The findings of this study illustrate the biodiversity of melanized fungi that survive in different natural and anthropogenic hydrocarbon-rich environments, and also their capacity to tolerate and even grow on toluene, supplemented as the sole carbon and energy source at relatively low and high concentrations. This information might be useful for designing new bioindication tools on the hydrocarbon exposure of natural and anthropized environments. The isolated strain populations appeared to be rather specific from the studied environments and ranged from the lowest biodiversity in the garage ground spilled with motor oil, where all 47 isolated strains belonged to E. dermatitidis, a well-known opportunistic pathogen, to the high biodiversity of the refinery-impacted river, in which 25 distinct species were observed out of 43 isolated strains. The results also confirmed the preference of the Chaetothyriales for hydrocarbonaceous environments, and Exophiala spp. were isolated from all the studied samples. This genus contains several species that have been investigated thoroughly for the biofiltration of air polluted with volatile organic compounds, but that have also been isolated from clinical cases. The high tolerance of black fungi, well above that of most bacteria, to harsh and fluctuating environmental conditions makes them ideal catalysts for several bioremediation applications, but might also predispose them towards virulence.
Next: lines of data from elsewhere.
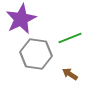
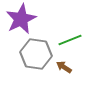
green line: moved 2 px down
brown arrow: moved 6 px left, 7 px up
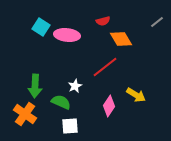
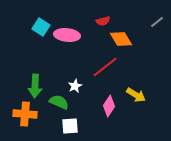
green semicircle: moved 2 px left
orange cross: rotated 30 degrees counterclockwise
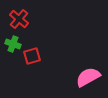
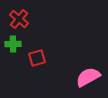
green cross: rotated 21 degrees counterclockwise
red square: moved 5 px right, 2 px down
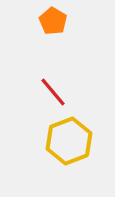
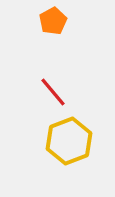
orange pentagon: rotated 12 degrees clockwise
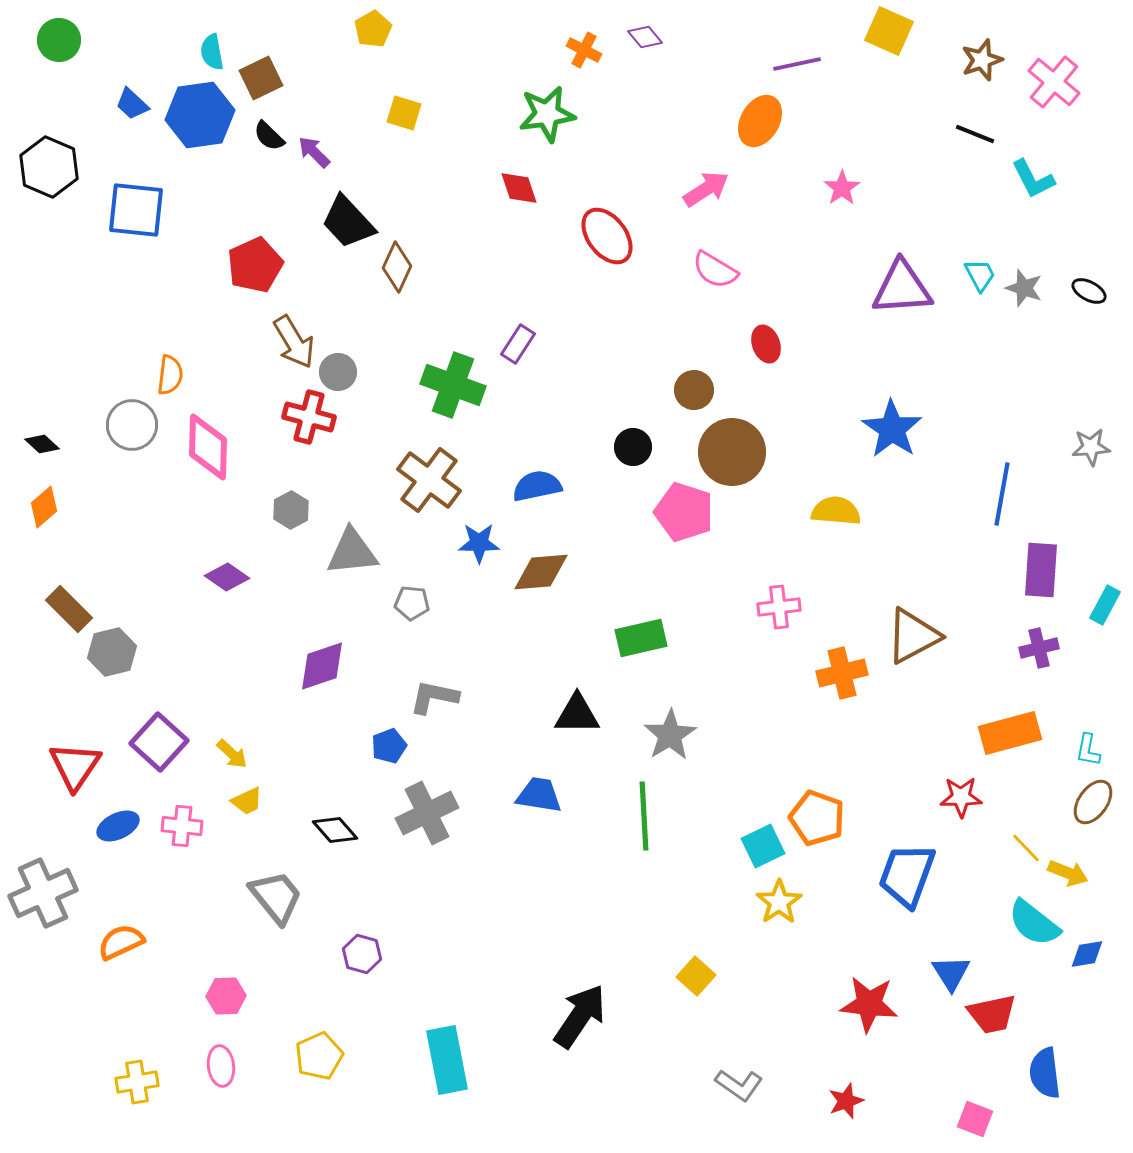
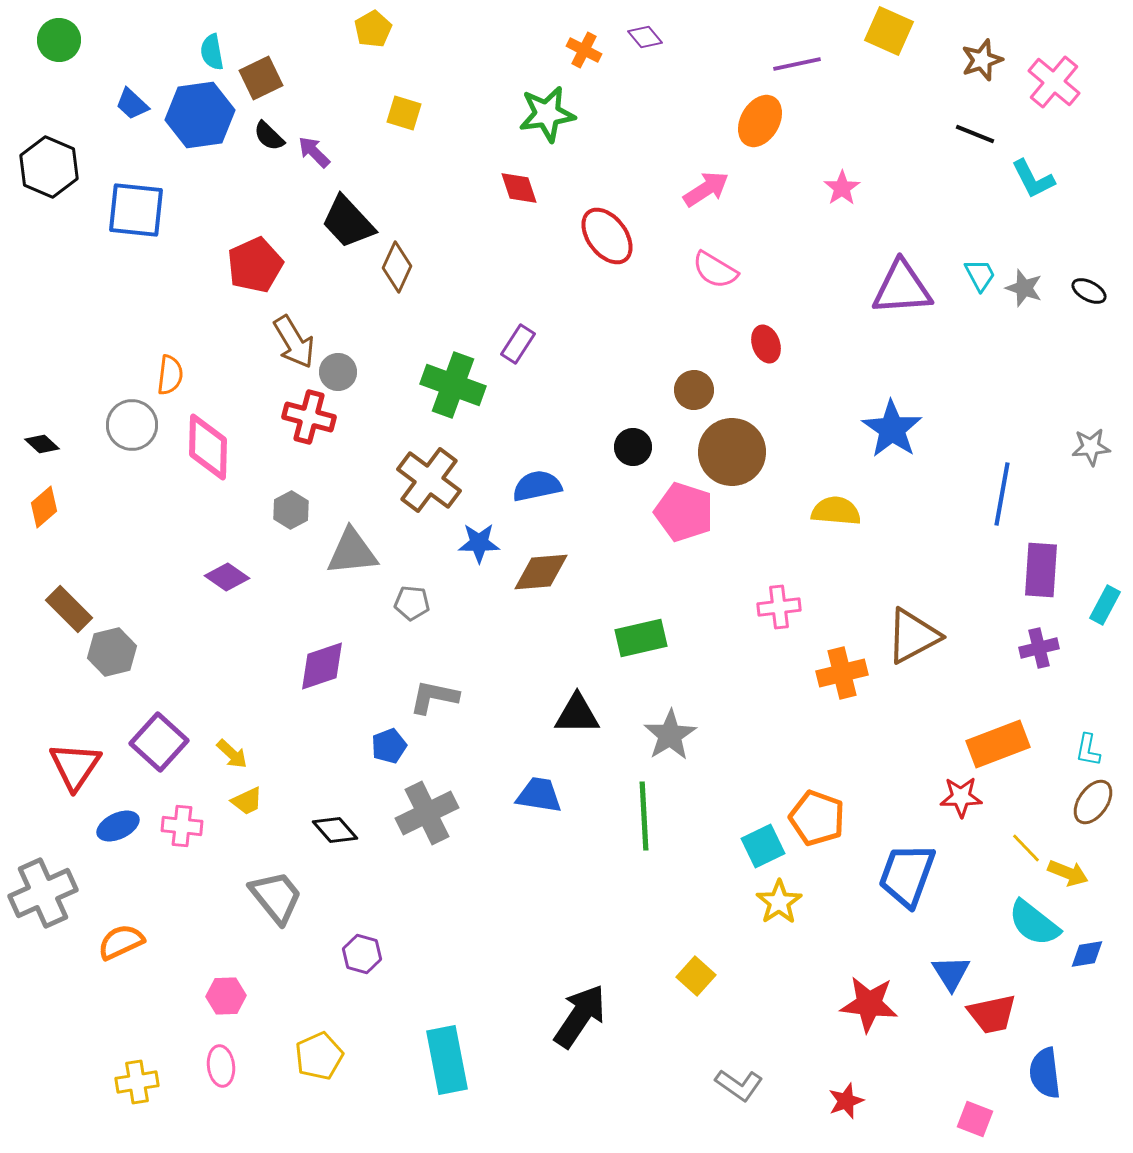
orange rectangle at (1010, 733): moved 12 px left, 11 px down; rotated 6 degrees counterclockwise
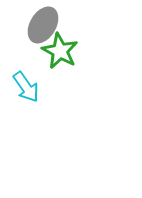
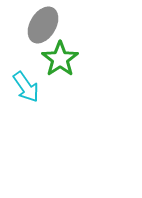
green star: moved 8 px down; rotated 9 degrees clockwise
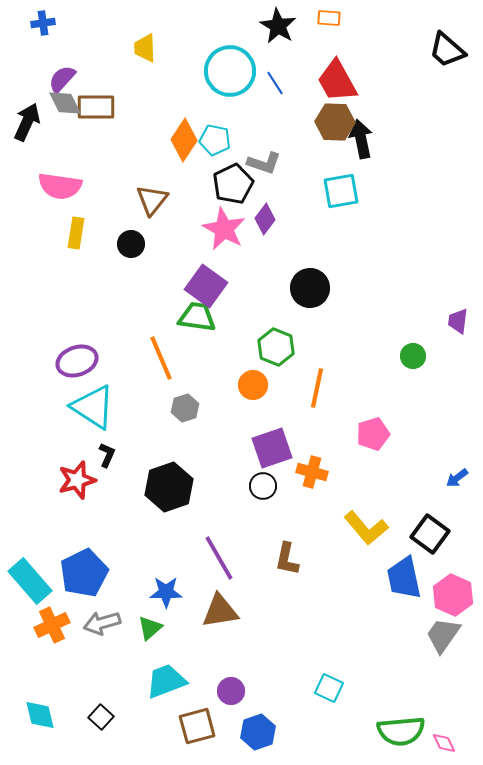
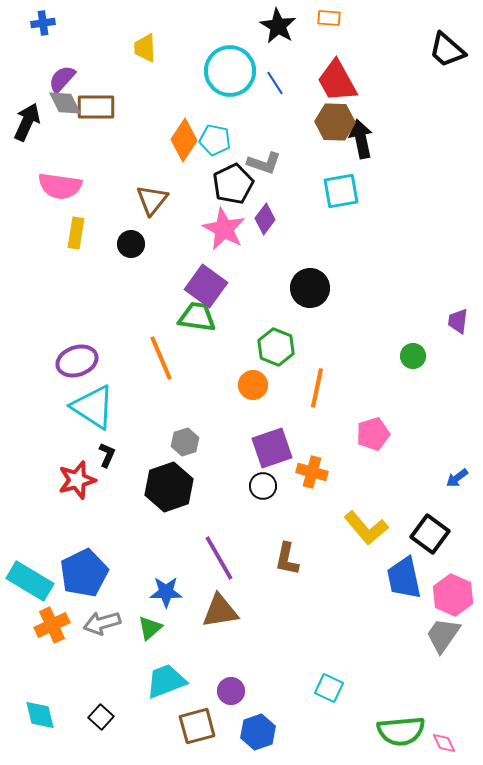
gray hexagon at (185, 408): moved 34 px down
cyan rectangle at (30, 581): rotated 18 degrees counterclockwise
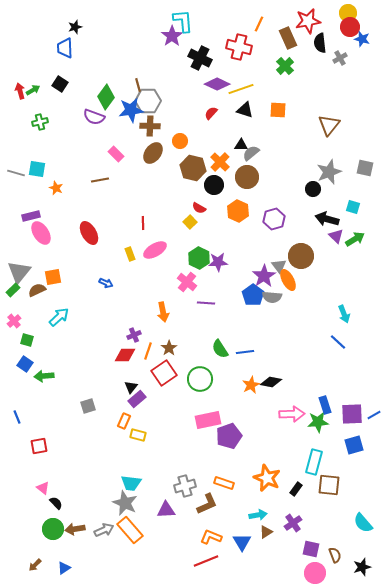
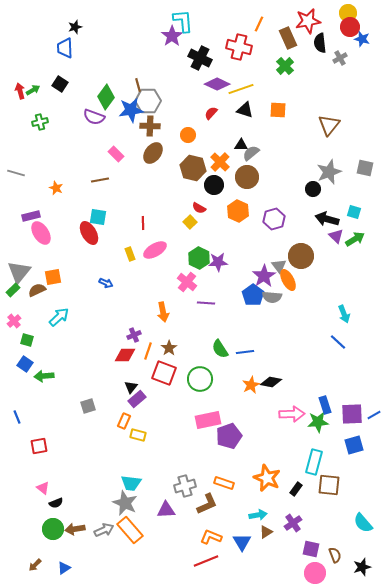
orange circle at (180, 141): moved 8 px right, 6 px up
cyan square at (37, 169): moved 61 px right, 48 px down
cyan square at (353, 207): moved 1 px right, 5 px down
red square at (164, 373): rotated 35 degrees counterclockwise
black semicircle at (56, 503): rotated 112 degrees clockwise
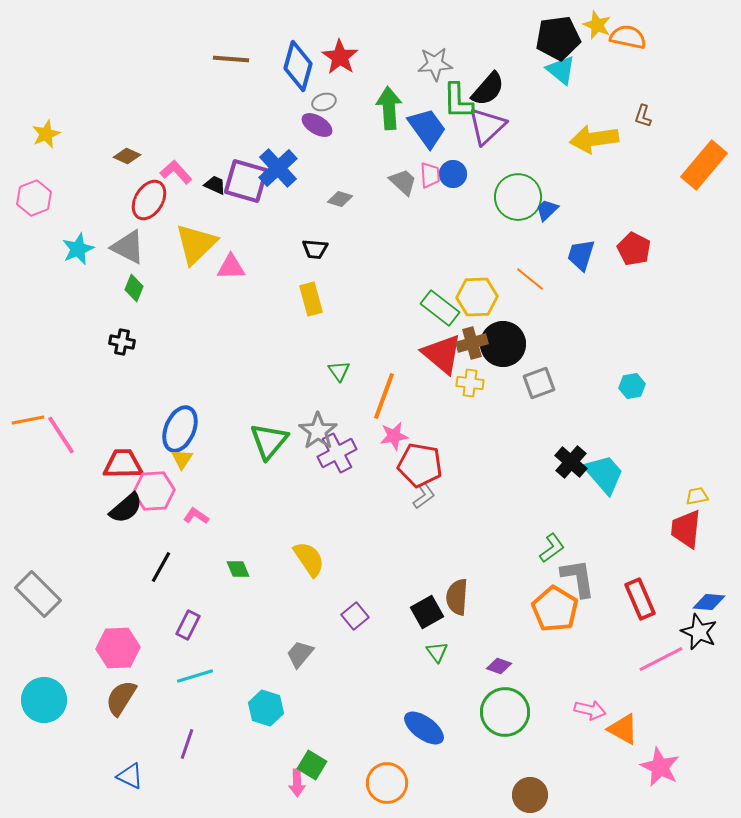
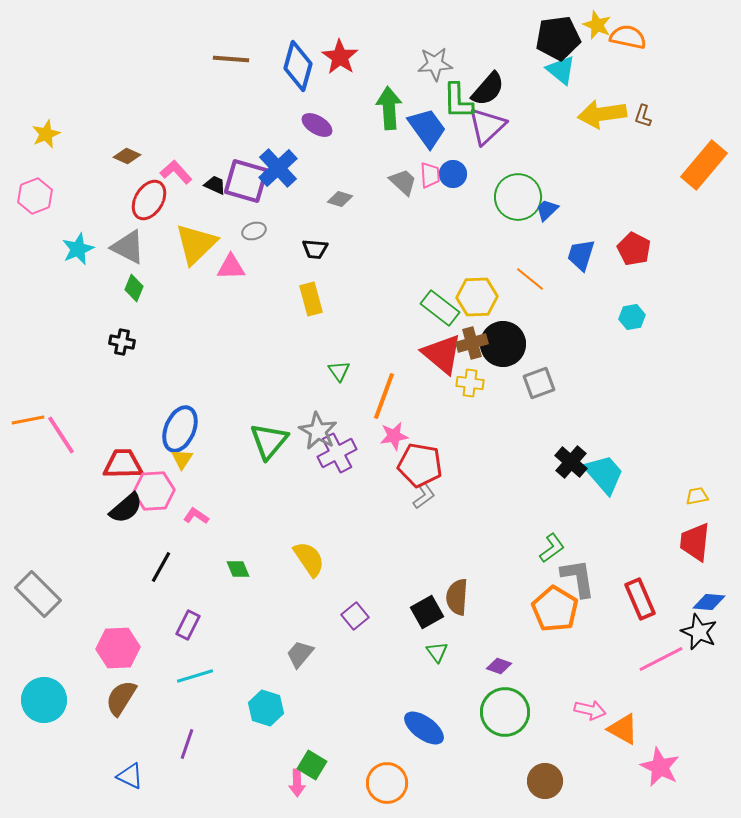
gray ellipse at (324, 102): moved 70 px left, 129 px down
yellow arrow at (594, 139): moved 8 px right, 25 px up
pink hexagon at (34, 198): moved 1 px right, 2 px up
cyan hexagon at (632, 386): moved 69 px up
gray star at (318, 431): rotated 6 degrees counterclockwise
red trapezoid at (686, 529): moved 9 px right, 13 px down
brown circle at (530, 795): moved 15 px right, 14 px up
Interestingly, the most promising results for the potential of toluene assimilation in terms of biomass yield were obtained with species from the Pleosporales, Cladosporiales, and Xylariales, which are generally less biohazardous than those from the Chaetothyriales. The capacity of the newly isolated fungi to metabolize toluene as the sole source of carbon and energy needs to be verified by more precise growth experiments, but it might well be so that the range of hydrocarbonoclastic fungal species with biotechnological potential needs to be revised in the future.